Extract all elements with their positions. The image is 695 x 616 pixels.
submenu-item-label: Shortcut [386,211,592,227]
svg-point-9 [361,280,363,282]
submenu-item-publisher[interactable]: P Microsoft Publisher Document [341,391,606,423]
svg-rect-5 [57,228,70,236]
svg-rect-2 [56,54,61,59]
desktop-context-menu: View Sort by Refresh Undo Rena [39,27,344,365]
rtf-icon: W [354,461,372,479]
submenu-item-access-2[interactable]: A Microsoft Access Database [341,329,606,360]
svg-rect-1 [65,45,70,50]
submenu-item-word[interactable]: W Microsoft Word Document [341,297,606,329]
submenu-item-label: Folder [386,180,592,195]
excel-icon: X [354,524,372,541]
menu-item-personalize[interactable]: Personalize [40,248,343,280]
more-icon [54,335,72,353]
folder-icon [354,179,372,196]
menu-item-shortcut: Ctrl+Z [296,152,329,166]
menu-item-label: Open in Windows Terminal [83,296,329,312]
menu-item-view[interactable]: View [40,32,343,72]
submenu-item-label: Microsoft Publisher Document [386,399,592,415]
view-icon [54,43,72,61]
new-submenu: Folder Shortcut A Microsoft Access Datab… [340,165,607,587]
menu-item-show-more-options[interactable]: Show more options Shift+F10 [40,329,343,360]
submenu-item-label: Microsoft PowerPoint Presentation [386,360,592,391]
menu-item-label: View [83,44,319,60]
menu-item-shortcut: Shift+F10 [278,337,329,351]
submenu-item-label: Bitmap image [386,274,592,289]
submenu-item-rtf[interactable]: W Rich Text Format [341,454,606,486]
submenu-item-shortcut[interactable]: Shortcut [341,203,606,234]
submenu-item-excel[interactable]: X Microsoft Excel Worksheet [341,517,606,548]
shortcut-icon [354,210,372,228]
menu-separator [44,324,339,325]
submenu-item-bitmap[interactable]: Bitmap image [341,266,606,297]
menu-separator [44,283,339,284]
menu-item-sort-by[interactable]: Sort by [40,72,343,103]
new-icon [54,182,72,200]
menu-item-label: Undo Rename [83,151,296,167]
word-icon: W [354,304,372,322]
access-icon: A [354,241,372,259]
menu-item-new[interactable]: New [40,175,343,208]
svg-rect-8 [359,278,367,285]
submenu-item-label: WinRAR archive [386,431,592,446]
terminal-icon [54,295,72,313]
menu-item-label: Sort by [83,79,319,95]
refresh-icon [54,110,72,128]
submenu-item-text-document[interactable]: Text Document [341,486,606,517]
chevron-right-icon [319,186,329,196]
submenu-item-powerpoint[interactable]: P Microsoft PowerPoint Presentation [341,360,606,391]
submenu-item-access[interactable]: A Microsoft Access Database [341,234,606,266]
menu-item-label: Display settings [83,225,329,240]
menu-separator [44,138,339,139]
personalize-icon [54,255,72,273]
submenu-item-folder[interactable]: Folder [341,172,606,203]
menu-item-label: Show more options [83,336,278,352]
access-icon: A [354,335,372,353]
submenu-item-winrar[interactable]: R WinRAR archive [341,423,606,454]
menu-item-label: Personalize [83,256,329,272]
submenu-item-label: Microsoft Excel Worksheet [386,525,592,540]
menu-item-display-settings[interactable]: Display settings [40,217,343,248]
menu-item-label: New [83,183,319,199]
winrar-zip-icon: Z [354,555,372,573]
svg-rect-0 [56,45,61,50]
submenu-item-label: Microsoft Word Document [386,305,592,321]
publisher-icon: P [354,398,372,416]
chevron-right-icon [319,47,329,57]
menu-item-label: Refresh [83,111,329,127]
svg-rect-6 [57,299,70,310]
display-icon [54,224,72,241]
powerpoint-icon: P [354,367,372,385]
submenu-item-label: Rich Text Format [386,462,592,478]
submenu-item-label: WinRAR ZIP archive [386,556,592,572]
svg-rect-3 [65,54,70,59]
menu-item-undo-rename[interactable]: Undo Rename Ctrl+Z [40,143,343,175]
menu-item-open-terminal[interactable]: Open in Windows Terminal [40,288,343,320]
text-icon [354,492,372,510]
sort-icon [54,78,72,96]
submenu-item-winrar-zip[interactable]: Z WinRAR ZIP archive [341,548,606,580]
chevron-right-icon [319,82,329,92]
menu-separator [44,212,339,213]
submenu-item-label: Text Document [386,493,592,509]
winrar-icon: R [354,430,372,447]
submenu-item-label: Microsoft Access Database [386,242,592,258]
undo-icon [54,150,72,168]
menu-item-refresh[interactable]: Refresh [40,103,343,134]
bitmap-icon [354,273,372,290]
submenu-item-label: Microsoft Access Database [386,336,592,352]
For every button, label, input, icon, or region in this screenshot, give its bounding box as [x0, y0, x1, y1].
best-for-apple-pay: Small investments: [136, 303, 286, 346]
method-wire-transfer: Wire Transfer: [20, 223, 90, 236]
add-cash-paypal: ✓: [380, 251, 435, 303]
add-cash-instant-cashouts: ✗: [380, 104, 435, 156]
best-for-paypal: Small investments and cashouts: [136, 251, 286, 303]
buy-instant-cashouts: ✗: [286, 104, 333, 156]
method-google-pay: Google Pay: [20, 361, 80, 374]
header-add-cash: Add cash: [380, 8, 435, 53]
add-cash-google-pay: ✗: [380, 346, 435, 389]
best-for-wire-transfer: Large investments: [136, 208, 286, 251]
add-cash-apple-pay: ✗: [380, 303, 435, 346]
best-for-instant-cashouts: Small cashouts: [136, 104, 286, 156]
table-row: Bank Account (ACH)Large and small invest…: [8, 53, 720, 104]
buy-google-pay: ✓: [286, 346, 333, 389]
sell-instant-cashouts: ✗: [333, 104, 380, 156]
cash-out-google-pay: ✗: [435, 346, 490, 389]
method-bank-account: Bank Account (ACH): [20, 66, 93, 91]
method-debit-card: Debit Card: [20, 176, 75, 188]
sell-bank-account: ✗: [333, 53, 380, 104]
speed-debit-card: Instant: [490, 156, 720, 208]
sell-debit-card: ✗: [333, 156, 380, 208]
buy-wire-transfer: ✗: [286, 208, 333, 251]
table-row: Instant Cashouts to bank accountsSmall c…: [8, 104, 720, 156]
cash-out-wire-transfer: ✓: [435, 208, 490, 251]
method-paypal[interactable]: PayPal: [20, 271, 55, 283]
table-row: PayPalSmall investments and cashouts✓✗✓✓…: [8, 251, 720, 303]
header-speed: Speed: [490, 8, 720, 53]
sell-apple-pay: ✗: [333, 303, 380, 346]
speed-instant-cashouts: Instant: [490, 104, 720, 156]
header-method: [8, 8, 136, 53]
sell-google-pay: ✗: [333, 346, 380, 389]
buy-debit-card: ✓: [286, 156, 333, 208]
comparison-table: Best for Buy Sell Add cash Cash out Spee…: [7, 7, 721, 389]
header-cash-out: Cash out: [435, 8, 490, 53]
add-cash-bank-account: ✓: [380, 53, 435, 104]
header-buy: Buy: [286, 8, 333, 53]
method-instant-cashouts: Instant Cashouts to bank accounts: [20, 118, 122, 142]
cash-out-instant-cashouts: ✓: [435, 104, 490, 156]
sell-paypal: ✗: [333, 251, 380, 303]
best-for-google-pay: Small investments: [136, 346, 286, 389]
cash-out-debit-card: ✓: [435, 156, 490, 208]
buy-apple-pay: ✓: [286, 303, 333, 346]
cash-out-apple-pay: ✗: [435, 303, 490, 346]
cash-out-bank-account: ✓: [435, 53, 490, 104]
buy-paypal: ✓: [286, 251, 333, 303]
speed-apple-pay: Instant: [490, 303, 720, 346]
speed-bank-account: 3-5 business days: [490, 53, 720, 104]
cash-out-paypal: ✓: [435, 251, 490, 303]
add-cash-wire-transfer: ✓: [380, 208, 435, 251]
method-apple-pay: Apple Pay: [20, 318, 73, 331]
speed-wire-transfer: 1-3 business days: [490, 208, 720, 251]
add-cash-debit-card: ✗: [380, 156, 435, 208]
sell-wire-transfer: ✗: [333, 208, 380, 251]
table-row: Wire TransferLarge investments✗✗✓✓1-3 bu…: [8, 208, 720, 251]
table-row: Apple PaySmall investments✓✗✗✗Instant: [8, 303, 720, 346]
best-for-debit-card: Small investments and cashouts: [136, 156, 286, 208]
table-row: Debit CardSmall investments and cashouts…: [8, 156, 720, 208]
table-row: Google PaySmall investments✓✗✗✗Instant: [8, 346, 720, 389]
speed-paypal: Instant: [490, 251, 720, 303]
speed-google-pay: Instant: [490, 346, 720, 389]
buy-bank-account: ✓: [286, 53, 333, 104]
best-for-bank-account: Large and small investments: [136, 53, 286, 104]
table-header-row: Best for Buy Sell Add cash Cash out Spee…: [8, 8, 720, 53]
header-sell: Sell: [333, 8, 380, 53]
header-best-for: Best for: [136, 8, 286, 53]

- **Task item**:
Above are records; count the lines among them that include the word "business", and give only the number.

- **Exercise solution**:
2